The idea of pacing is not to set goals and targets but to make very limited energy go further. In order to achieve this a good first step is to establish a level of activity which can be sustained without worsening the patients condition.
The demands of individual activities should also be taken into account, with certain tasks such as household jobs using more physical and sensory energy and talking on the phone using more cognitive and emotional energy. Regardless of whether or not a patient is feeling as though they could do more, regular periods of rest should still be taken in small and frequent chunks.
The ultimate aim of pacing is to establish a routine which can be maintained over a longer period of time. When this can be maintained without worsening symptoms it may be possible to gradually begin introducing other activities but only as long as they remain within the limitations of their condition and do not exacerbate their symptoms and trigger a relapse from which pre-relapse levels of activity can not be attained.

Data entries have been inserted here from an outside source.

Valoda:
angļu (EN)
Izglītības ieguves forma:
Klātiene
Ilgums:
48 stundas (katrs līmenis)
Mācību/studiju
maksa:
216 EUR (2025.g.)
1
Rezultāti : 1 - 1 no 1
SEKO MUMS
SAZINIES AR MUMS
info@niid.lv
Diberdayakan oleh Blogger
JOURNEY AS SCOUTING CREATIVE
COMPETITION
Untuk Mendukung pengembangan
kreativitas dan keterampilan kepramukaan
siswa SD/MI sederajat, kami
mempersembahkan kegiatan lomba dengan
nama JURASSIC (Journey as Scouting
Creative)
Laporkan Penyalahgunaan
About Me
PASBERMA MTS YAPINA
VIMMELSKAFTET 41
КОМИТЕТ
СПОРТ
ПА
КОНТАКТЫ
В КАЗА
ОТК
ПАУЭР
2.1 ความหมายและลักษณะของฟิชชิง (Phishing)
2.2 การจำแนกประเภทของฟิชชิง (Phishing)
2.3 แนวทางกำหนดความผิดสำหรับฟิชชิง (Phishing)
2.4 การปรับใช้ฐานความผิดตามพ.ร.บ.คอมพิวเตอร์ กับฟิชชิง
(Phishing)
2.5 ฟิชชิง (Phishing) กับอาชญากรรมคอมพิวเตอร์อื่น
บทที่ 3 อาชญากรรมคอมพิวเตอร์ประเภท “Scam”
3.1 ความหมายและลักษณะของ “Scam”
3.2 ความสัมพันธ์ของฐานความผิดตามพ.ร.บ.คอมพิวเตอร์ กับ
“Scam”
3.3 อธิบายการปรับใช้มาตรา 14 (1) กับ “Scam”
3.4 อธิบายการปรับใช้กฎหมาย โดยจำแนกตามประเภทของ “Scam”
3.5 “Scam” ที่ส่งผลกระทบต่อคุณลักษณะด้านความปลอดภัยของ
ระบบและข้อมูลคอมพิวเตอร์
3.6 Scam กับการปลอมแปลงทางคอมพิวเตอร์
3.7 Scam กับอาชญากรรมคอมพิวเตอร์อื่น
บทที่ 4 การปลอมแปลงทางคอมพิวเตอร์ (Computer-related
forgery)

Pacing alone is not considered to be a form of therapy or treatment type and is simply an effective way of ensuring energy is managed in the best way possible. Ideally pacing should be used as part of a programme which may include a combination of medical care, emotional support, cognitive behaviour therapy (CBT) and counselling.
Support groups can be beneficial to those living with ME/CFS. They provide a place to talk to other sufferers who completely understand each other’s problems, and share ideas of how to cope with the illness. Support groups can also help with practical issues, such as getting financial help if the individual is unable to work.